BEGIN DATA IN THIS EXERCISE

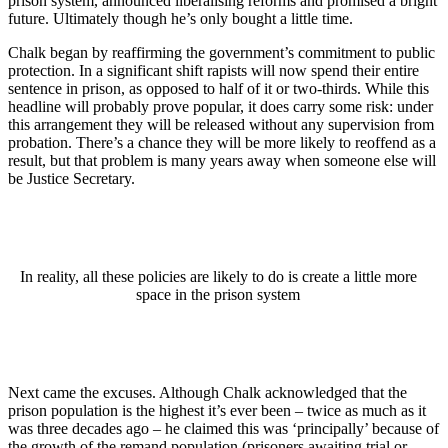
prison system, announced liberalising reforms and promised a bright
future. Ultimately though he’s only bought a little time.
Chalk began by reaffirming the government’s commitment to public
protection. In a significant shift rapists will now spend their entire
sentence in prison, as opposed to half of it or two-thirds. While this
headline will probably prove popular, it does carry some risk: under
this arrangement they will be released without any supervision from
probation. There’s a chance they will be more likely to reoffend as a
result, but that problem is many years away when someone else will
be Justice Secretary.
In reality, all these policies are likely to do is create a little more
space in the prison system
Next came the excuses. Although Chalk acknowledged that the
prison population is the highest it’s ever been – twice as much as it
was three decades ago – he claimed this was ‘principally’ because of
the growth of the remand population (prisoners awaiting trial or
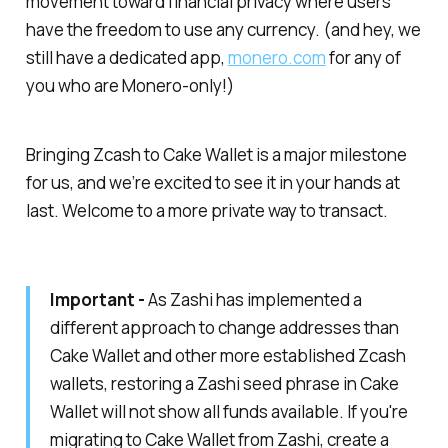
movement toward financial privacy where users
have the freedom to use any currency.
(and hey, we
still have a dedicated app,
monero.com
for any of
you who are Monero-only!)
Bringing Zcash to Cake Wallet is a major milestone
for us, and we’re excited to see it in your hands at
last. Welcome to a more private way to transact.
Important -
As Zashi has implemented a
different approach to change addresses than
Cake Wallet and other more established Zcash
wallets, restoring a Zashi seed phrase in Cake
Wallet will not show all funds available. If you're
migrating to Cake Wallet from Zashi, create a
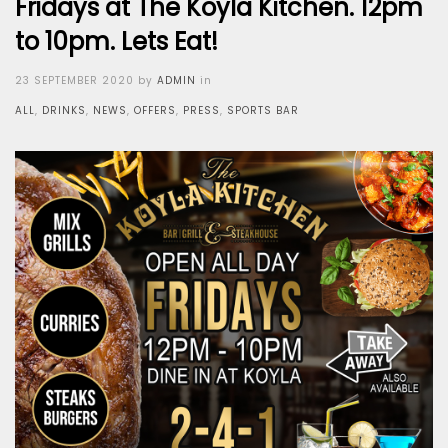
Fridays at The Koyla Kitchen. 12pm
to 10pm. Lets Eat!
Posted
23 SEPTEMBER 2020
by
ADMIN
in
on
ALL
,
DRINKS
,
NEWS
,
OFFERS
,
PRESS
,
SPORTS BAR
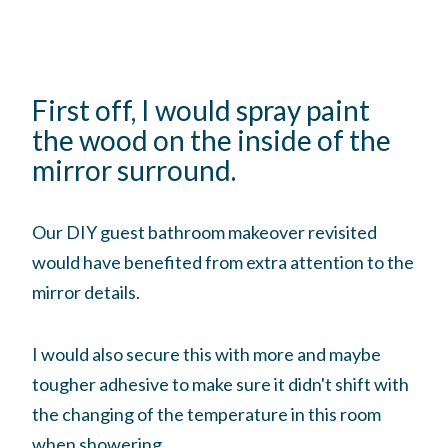
First off, I would spray paint
the wood on the inside of the
mirror surround.
Our DIY guest bathroom makeover revisited
would have benefited from extra attention to the
mirror details.
I would also secure this with more and maybe
tougher adhesive to make sure it didn't shift with
the changing of the temperature in this room
when showering.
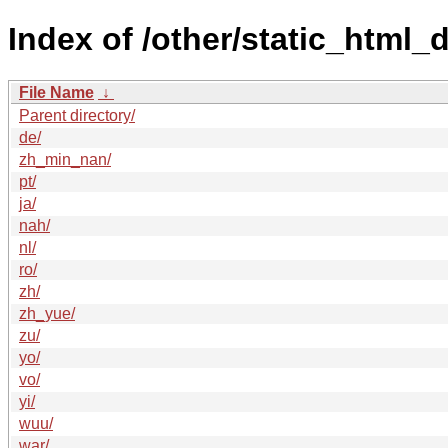
Index of /other/static_html
File Name
↓
Parent directory/
de/
zh_min_nan/
pt/
ja/
nah/
nl/
ro/
zh/
zh_yue/
zu/
yo/
vo/
yi/
wuu/
war/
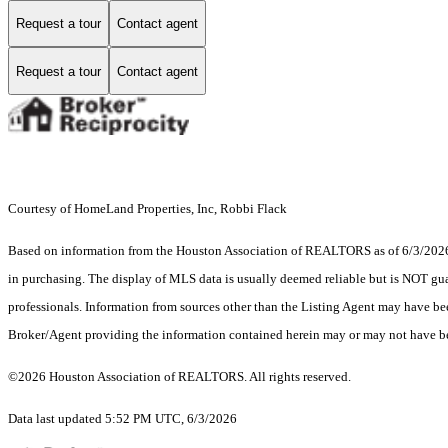
Request a tour
Contact agent
Request a tour
Contact agent
Courtesy of HomeLand Properties, Inc, Robbi Flack
Based on information from the Houston Association of REALTORS as of 6/3/2026. T
in purchasing. The display of MLS data is usually deemed reliable but is NOT guar
professionals. Information from sources other than the Listing Agent may have be
Broker/Agent providing the information contained herein may or may not have be
©2026 Houston Association of REALTORS. All rights reserved.
Data last updated 5:52 PM UTC, 6/3/2026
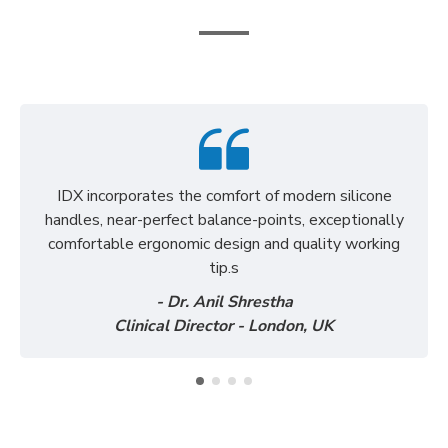
See what our clients say about us
IDX incorporates the comfort of modern silicone
handles, near-perfect balance-points, exceptionally
comfortable ergonomic design and quality working
tip.s
- Dr. Anil Shrestha
Clinical Director - London, UK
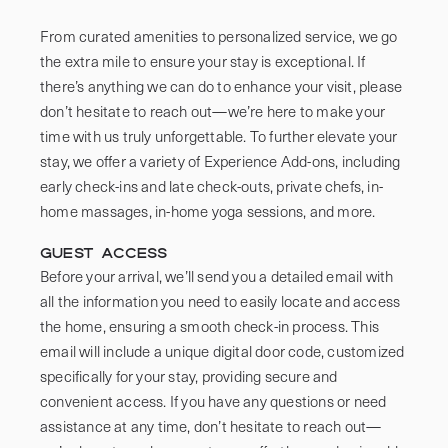
From curated amenities to personalized service, we go 
the extra mile to ensure your stay is exceptional. If 
there’s anything we can do to enhance your visit, please 
don’t hesitate to reach out—we’re here to make your 
time with us truly unforgettable. To further elevate your 
stay, we offer a variety of Experience Add-ons, including 
early check-ins and late check-outs, private chefs, in-
Guest Access
Before your arrival, we’ll send you a detailed email with 
all the information you need to easily locate and access 
the home, ensuring a smooth check-in process. This 
email will include a unique digital door code, customized 
specifically for your stay, providing secure and 
convenient access. If you have any questions or need 
assistance at any time, don’t hesitate to reach out—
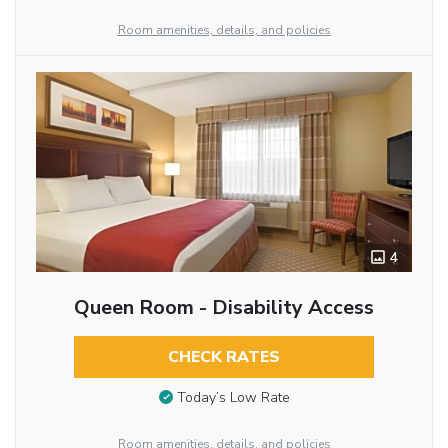
Room amenities, details, and policies
4
Queen Room - Disability Access
CHECK RATES
Today’s Low Rate
Room amenities, details, and policies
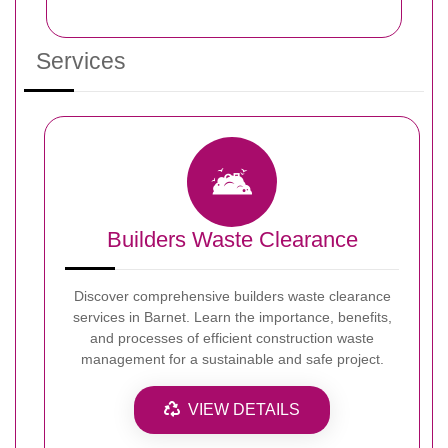
Services
Builders Waste Clearance
Discover comprehensive builders waste clearance
services in Barnet. Learn the importance, benefits,
and processes of efficient construction waste
management for a sustainable and safe project.
VIEW DETAILS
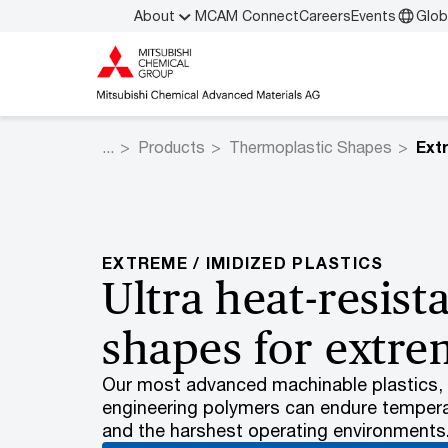
About
MCAM Connect
Careers
Events
Glob
Products
Thermoplastic Shapes
EXTREME / IMIDIZED PLASTICS
Ultra heat-resista
shapes for extre
Our most advanced machinable plastics, t
engineering polymers can endure tempera
and the harshest operating environments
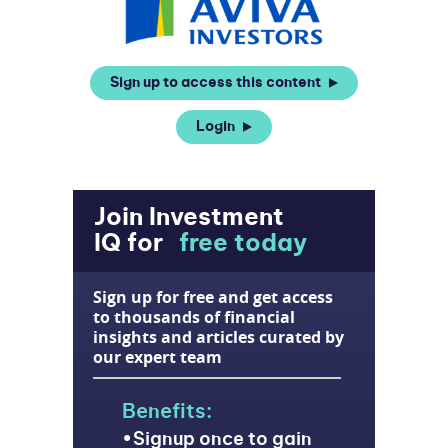
Sign up to access this content
Login
Join Investment
IQ for
free today
Sign up for free and get access
to thousands of financial
insights and articles curated by
our expert team
Benefits:
Signup once to gain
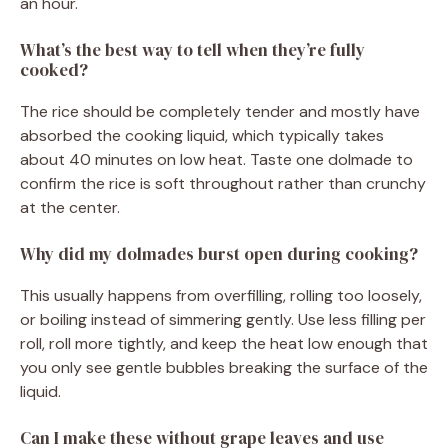
an hour.
What’s the best way to tell when they’re fully
cooked?
The rice should be completely tender and mostly have
absorbed the cooking liquid, which typically takes
about 40 minutes on low heat. Taste one dolmade to
confirm the rice is soft throughout rather than crunchy
at the center.
Why did my dolmades burst open during cooking?
This usually happens from overfilling, rolling too loosely,
or boiling instead of simmering gently. Use less filling per
roll, roll more tightly, and keep the heat low enough that
you only see gentle bubbles breaking the surface of the
liquid.
Can I make these without grape leaves and use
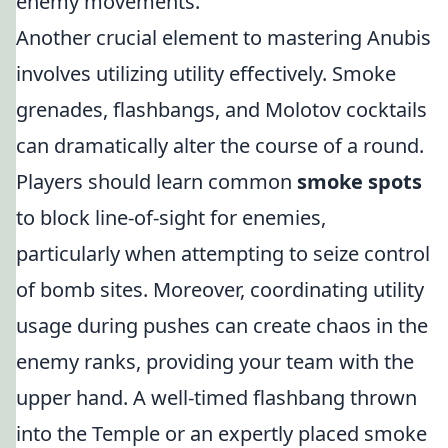
enemy movements.
Another crucial element to mastering Anubis
involves utilizing utility effectively. Smoke
grenades, flashbangs, and Molotov cocktails
can dramatically alter the course of a round.
Players should learn common
smoke spots
to block line-of-sight for enemies,
particularly when attempting to seize control
of bomb sites. Moreover, coordinating utility
usage during pushes can create chaos in the
enemy ranks, providing your team with the
upper hand. A well-timed flashbang thrown
into the Temple or an expertly placed smoke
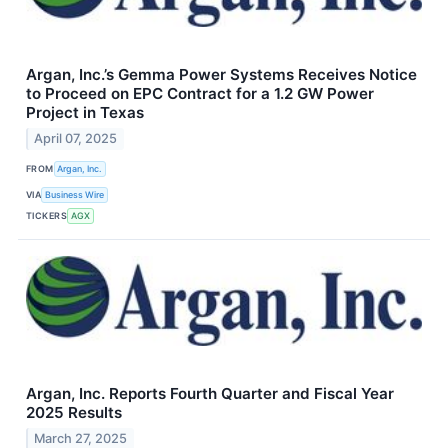
Argan, Inc.’s Gemma Power Systems Receives Notice
to Proceed on EPC Contract for a 1.2 GW Power
Project in Texas
April 07, 2025
FROM
Argan, Inc.
VIA
Business Wire
TICKERS
AGX
Argan, Inc. Reports Fourth Quarter and Fiscal Year
2025 Results
March 27, 2025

END DATA IN THIS EXERCISE

The result should be a word-for-word restatement of all the data, without images.

prison system, announced liberalising reforms and promised a bright
future. Ultimately though he’s only bought a little time.
Chalk began by reaffirming the government’s commitment to public
protection. In a significant shift rapists will now spend their entire
sentence in prison, as opposed to half of it or two-thirds. While this
headline will probably prove popular, it does carry some risk: under
this arrangement they will be released without any supervision from
probation. There’s a chance they will be more likely to reoffend as a
result, but that problem is many years away when someone else will
be Justice Secretary.
In reality, all these policies are likely to do is create a little more
space in the prison system
Next came the excuses. Although Chalk acknowledged that the
prison population is the highest it’s ever been – twice as much as it
was three decades ago – he claimed this was ‘principally’ because of
the growth of the remand population (prisoners awaiting trial or
movement toward financial privacy where users
have the freedom to use any currency.
(and hey, we
still have a dedicated app,
monero.com
for any of
you who are Monero-only!)
Bringing Zcash to Cake Wallet is a major milestone
for us, and we’re excited to see it in your hands at
last. Welcome to a more private way to transact.
Important -
As Zashi has implemented a
different approach to change addresses than
Cake Wallet and other more established Zcash
wallets, restoring a Zashi seed phrase in Cake
Wallet will not show all funds available. If you're
migrating to Cake Wallet from Zashi, create a
Fridays at The Koyla Kitchen. 12pm
to 10pm. Lets Eat!
Posted
23 SEPTEMBER 2020
by
ADMIN
in
on
ALL
,
DRINKS
,
NEWS
,
OFFERS
,
PRESS
,
SPORTS BAR
First off, I would spray paint
the wood on the inside of the
mirror surround.
Our DIY guest bathroom makeover revisited
would have benefited from extra attention to the
mirror details.
I would also secure this with more and maybe
tougher adhesive to make sure it didn't shift with
the changing of the temperature in this room
when showering.
Index of /other/static_html
File Name
↓
Parent directory/
de/
zh_min_nan/
pt/
ja/
nah/
nl/
ro/
zh/
zh_yue/
zu/
yo/
vo/
yi/
wuu/
war/
Request a tour
Contact agent
Request a tour
Contact agent
Courtesy of HomeLand Properties, Inc, Robbi Flack
Based on information from the Houston Association of REALTORS as of 6/3/2026. T
in purchasing. The display of MLS data is usually deemed reliable but is NOT guar
professionals. Information from sources other than the Listing Agent may have be
Broker/Agent providing the information contained herein may or may not have be
©2026 Houston Association of REALTORS. All rights reserved.
Data last updated 5:52 PM UTC, 6/3/2026
See what our clients say about us
IDX incorporates the comfort of modern silicone
handles, near-perfect balance-points, exceptionally
comfortable ergonomic design and quality working
tip.s
- Dr. Anil Shrestha
Clinical Director - London, UK
From curated amenities to personalized service, we go 
the extra mile to ensure your stay is exceptional. If 
there’s anything we can do to enhance your visit, please 
don’t hesitate to reach out—we’re here to make your 
time with us truly unforgettable. To further elevate your 
stay, we offer a variety of Experience Add-ons, including 
early check-ins and late check-outs, private chefs, in-
Guest Access
Before your arrival, we’ll send you a detailed email with 
all the information you need to easily locate and access 
the home, ensuring a smooth check-in process. This 
email will include a unique digital door code, customized 
specifically for your stay, providing secure and 
convenient access. If you have any questions or need 
assistance at any time, don’t hesitate to reach out—
Room amenities, details, and policies
4
Queen Room - Disability Access
CHECK RATES
Today’s Low Rate
Room amenities, details, and policies
Services
Builders Waste Clearance
Discover comprehensive builders waste clearance
services in Barnet. Learn the importance, benefits,
and processes of efficient construction waste
management for a sustainable and safe project.
VIEW DETAILS
About
MCAM Connect
Careers
Events
Glob
Products
Thermoplastic Shapes
EXTREME / IMIDIZED PLASTICS
Ultra heat-resista
shapes for extre
Our most advanced machinable plastics, t
engineering polymers can endure tempera
and the harshest operating environments
Sign up to access this content
Login
Join Investment
IQ for
free today
Sign up for free and get access
to thousands of financial
insights and articles curated by
our expert team
Benefits:
Signup once to gain
an hour.
What’s the best way to tell when they’re fully
cooked?
The rice should be completely tender and mostly have
absorbed the cooking liquid, which typically takes
about 40 minutes on low heat. Taste one dolmade to
confirm the rice is soft throughout rather than crunchy
at the center.
Why did my dolmades burst open during cooking?
This usually happens from overfilling, rolling too loosely,
or boiling instead of simmering gently. Use less filling per
roll, roll more tightly, and keep the heat low enough that
you only see gentle bubbles breaking the surface of the
liquid.
Can I make these without grape leaves and use
enemy movements.
Another crucial element to mastering Anubis
involves utilizing utility effectively. Smoke
grenades, flashbangs, and Molotov cocktails
can dramatically alter the course of a round.
Players should learn common
smoke spots
to block line-of-sight for enemies,
particularly when attempting to seize control
of bomb sites. Moreover, coordinating utility
usage during pushes can create chaos in the
enemy ranks, providing your team with the
upper hand. A well-timed flashbang thrown
into the Temple or an expertly placed smoke
Argan, Inc.’s Gemma Power Systems Receives Notice
to Proceed on EPC Contract for a 1.2 GW Power
Project in Texas
April 07, 2025
FROM
Argan, Inc.
VIA
Business Wire
TICKERS
AGX
Argan, Inc. Reports Fourth Quarter and Fiscal Year
2025 Results
March 27, 2025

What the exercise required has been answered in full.